Contohnya, kita menggunakan helm karena takut ditilang, kita menggunakan safety belt saat ada operasi lalu lintas. Kalau mobilnya sudah bersistem digital, seringkali safety belt hanya dipasang di belakang punggung yang sama sekali tidak memiliki fungsi.
Negara lain selalu menciptakan adanya musuh besar di luar negaranya yang harus dilawan. Semua elemen negara akhirnya bahu membahu menghadapi musuh negaranya. Sementara kita selalu menaruh rasa saling curiga di antara saudara sekampung hanya karena perbedaan pilihan politik dan cara berpakaian.
Negara besar seperti Amerika selalu membuat persepsi bahwa dirinya memiliki musuh di luar negaranya. Situasi ini dimulai sejak perang dingin melawan Uni Soviet berlangsung. Uni Soviet bubar dan Amerika menggulirkan terorisme sebagai ancaman bagi negara.
Hal ini bukan tanpa dasar, sebuah menara menjulang hancur luluh lantak karena serangan terorisme yang membuat trauma bagi warganya. Saya tidak akan membahas teka teki di balik peristiwa 9/11. Tetapi, sikap waspada negara bernama Amerika sungguh sangat kuat.
Coba kita masuk ke negara tersebut, pemeriksaan di bandaranya begitu ketat. Semua aksesoris yang tersemat pada diri kita harus dibuka, anjing pelacaknya pun berjejer rapi. Uang dollar yang kita bawa mereka hitung dengan seksama.

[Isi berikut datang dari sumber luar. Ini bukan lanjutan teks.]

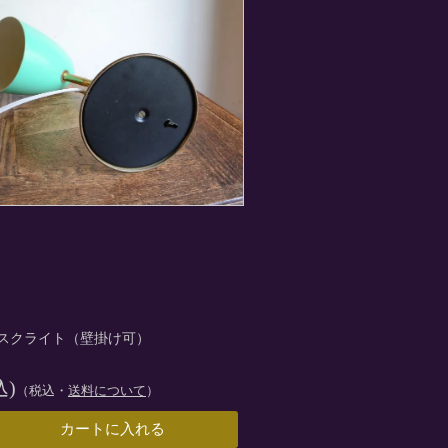
デスクライト（壁掛け可）
込)
（税込・
送料について
）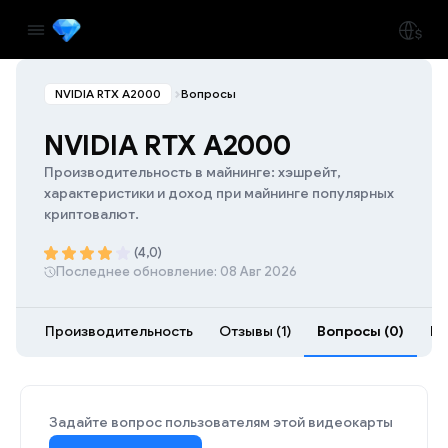
NVIDIA RTX A2000
Вопросы
NVIDIA RTX A2000
Производительность в майнинге: хэшрейт,
характеристики и доход при майнинге популярных
криптовалют.
(4,0)
Последнее обновление: 08 Авг 2026
Производительность
Отзывы (1)
Вопросы (0)
Ра
Задайте вопрос пользователям этой видеокарты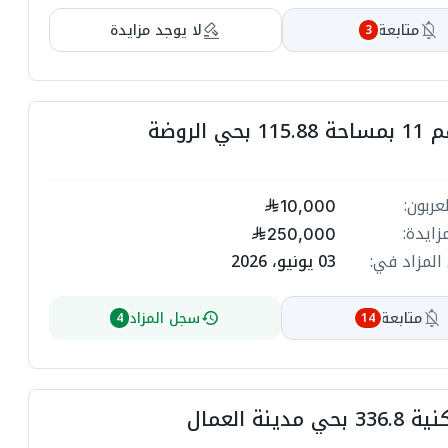
ا
متابعة
لا يوجد مزايدة
3
ا
ا
ا
حي الروضة
ا
ا
عربون:
10,000
زايدة:
250,000
ا
المزاد في:
03 يونيو، 2026
ا
متابعة
سجل المزاد
4
14
ا
ا
ا
ا
 مدينة العمال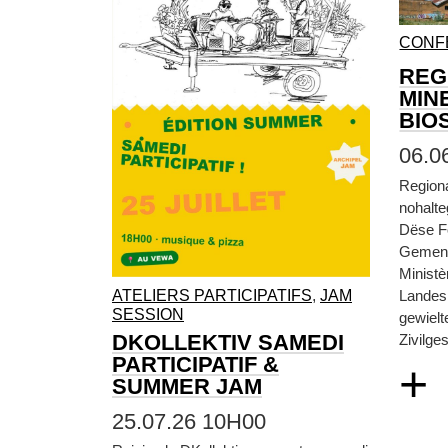
CONF
REG
MIN
BIO
06.0
Region
nohalt
Dëse F
Gemen
Ministè
ATELIERS PARTICIPATIFS
,
JAM
Landesp
SESSION
gewielt
DKOLLEKTIV SAMEDI
Zivilges
PARTICIPATIF &
+
SUMMER JAM
25.07.26 10H00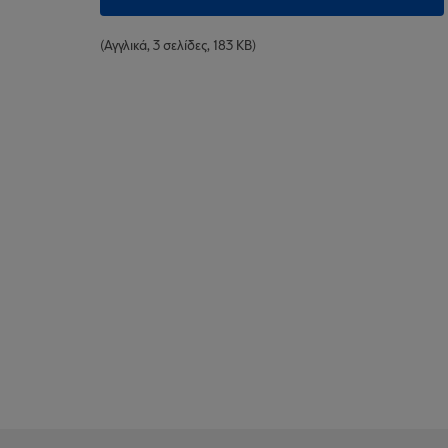
(Αγγλικά, 3 σελίδες, 183 KB)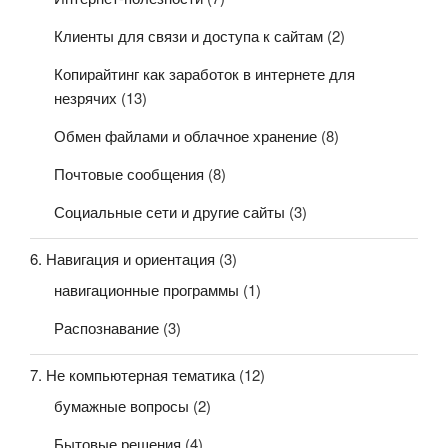
Клиенты для связи и доступа к сайтам
(2)
Копирайтинг как заработок в интернете для
незрячих
(13)
Обмен файлами и облачное хранение
(8)
Почтовые сообщения
(8)
Социальные сети и другие сайты
(3)
6. Навигация и ориентация
(3)
навигационные программы
(1)
Распознавание
(3)
7. Не компьютерная тематика
(12)
бумажные вопросы
(2)
Бытовые решения
(4)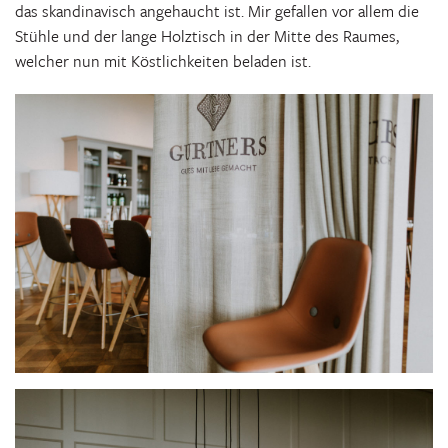
das skandinavisch angehaucht ist. Mir gefallen vor allem die
Stühle und der lange Holztisch in der Mitte des Raumes,
welcher nun mit Köstlichkeiten beladen ist.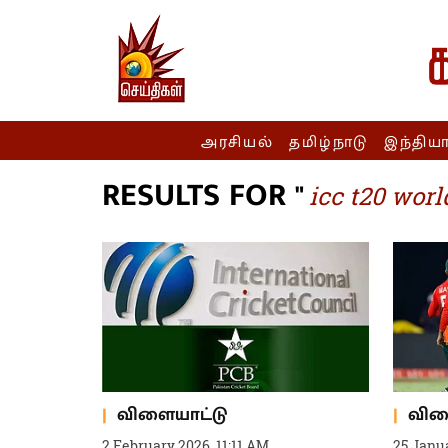
அரசியல்
தமிழ்நாடு
இந்திய
RESULTS FOR "
icc t20 wor
விளையாட்டு
விள
2 February 2026, 11:11 AM
25 Janu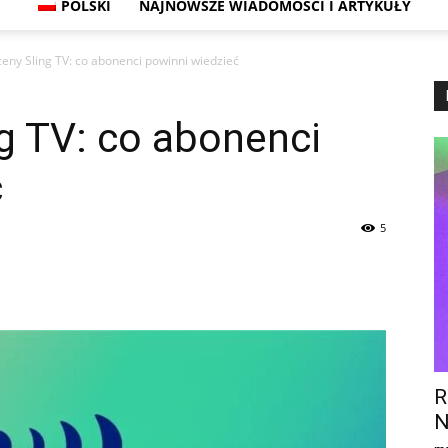
POLSKI
NAJNOWSZE WIADOMOŚCI I ARTYKUŁY
eny Sling TV: co abonenci powinni wiedzieć
g TV: co abonenci
ć
5
R
N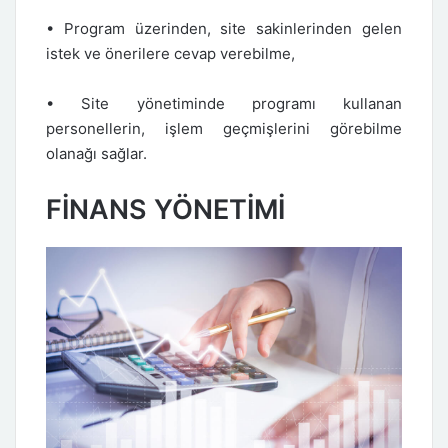
• Program üzerinden, site sakinlerinden gelen
istek ve önerilere cevap verebilme,
• Site yönetiminde programı kullanan
personellerin, işlem geçmişlerini görebilme
olanağı sağlar.
FİNANS YÖNETİMİ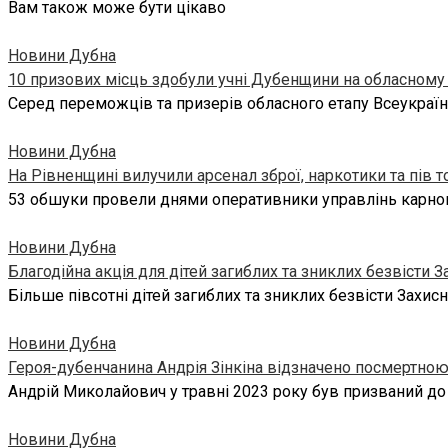
Вам також може бути цікаво
Новини Дубна
10 призових місць здобули учні Дубенщини на обласному е
Серед переможців та призерів обласного етапу Всеукраїнс
Новини Дубна
На Рівненщині вилучили арсенал зброї, наркотики та пів 
53 обшуки провели днями оперативники управлінь карного
Новини Дубна
Благодійна акція для дітей загиблих та зниклих безвісти З
Більше півсотні дітей загиблих та зниклих безвісти Захи
Новини Дубна
Героя-дубенчанина Андрія Зінкіна відзначено посмертно
Андрій Миколайович у травні 2023 року був призваний до
Новини Дубна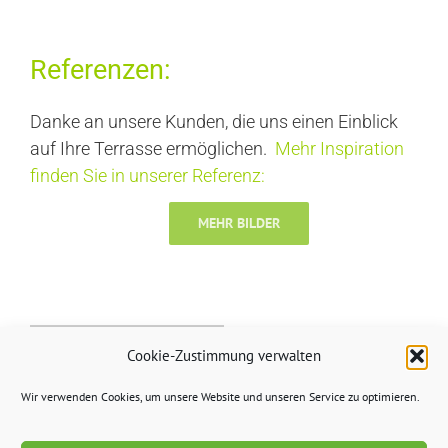
Referenzen:
Danke an unsere Kunden, die uns einen Einblick
auf Ihre Terrasse ermöglichen.
Mehr Inspiration
finden Sie in unserer Referenz:
MEHR BILDER
Cookie-Zustimmung verwalten
Wir verwenden Cookies, um unsere Website und unseren Service zu optimieren.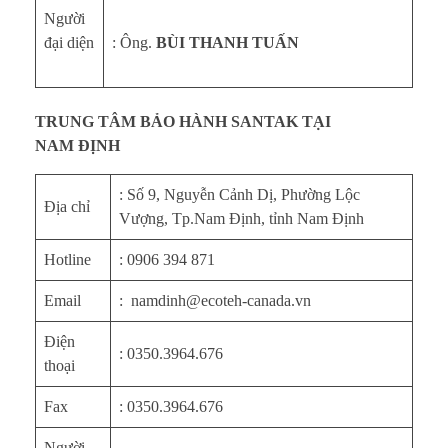
Người
đại diện
: Ông.
BÙI THANH TUẤN
TRUNG TÂM BẢO HÀNH SANTAK TẠI
NAM ĐỊNH
: Số 9, Nguyễn Cảnh Dị, Phường Lộc
Địa chỉ
Vượng, Tp.Nam Định, tỉnh Nam Định
Hotline
: 0906 394 871
Email
: namdinh@ecoteh-canada.vn
Điện
: 0350.3964.676
thoại
Fax
: 0350.3964.676
Người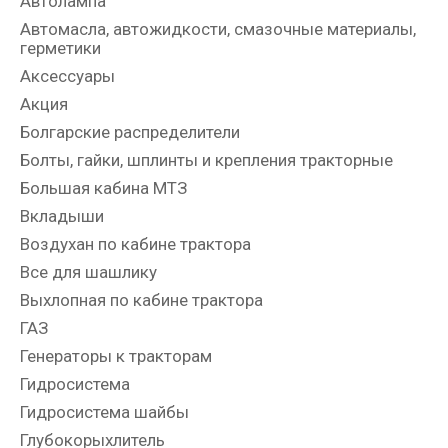
Автолампа
Автомасла, автожидкости, смазочные материалы,
герметики
Аксессуары
Акция
Болгарские распределители
Болты, гайки, шплинты и крепления тракторные
Большая кабина МТЗ
Вкладыши
Воздухан по кабине трактора
Все для шашлику
Выхлопная по кабине трактора
ГАЗ
Генераторы к тракторам
Гидросистема
Гидросистема шайбы
Глубокорыхлитель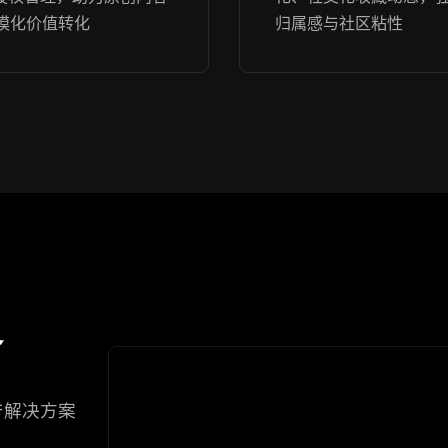
模化价值转化
归属感与社区粘性
务
产解决方案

Apabila kita kembali dan uang yang kita belanjakan hanya sedikit, maka kita harus bersiap menghadapi panjangnya interogasi. Silakan bandingkan dengan pemeriksaan di negara kira, perbedaannya pasti sangat terasa.
Seluruh kinerja negaranya dan kontroversi pemimpinnya berbuah keperkasaan dollar. Mata uang yang hanya memiliki dua warna itu telah berhasil membuat porak poranda mata yang lain di dunia yang lebih berwarna.
Kesibukan kita menghadapi pelemahan rupiah yang mulai berangsur normal dan mengomentari beban utang luar negeri jangan hanya terjadi saat menjelang pilpres. Justru sikap konsisten kita dibutuhkan untuk memperbaiki negara ini bersama-sama.
Ketidaksukaan bahkan kebencian kita kepada seseorang yang saat ini sedang memimpin negara tidak akan mampu mengubah negeri ini dengan hanya menyampaikan sumpah serapah setiap saat di media sosial.
Hal yang harus dilakukan adalah oposisi dan partai pendukung pemerintah mengubah paradigma menjalankan negara dengan mengubah fokus utama untuk menyelesaikan beban utang.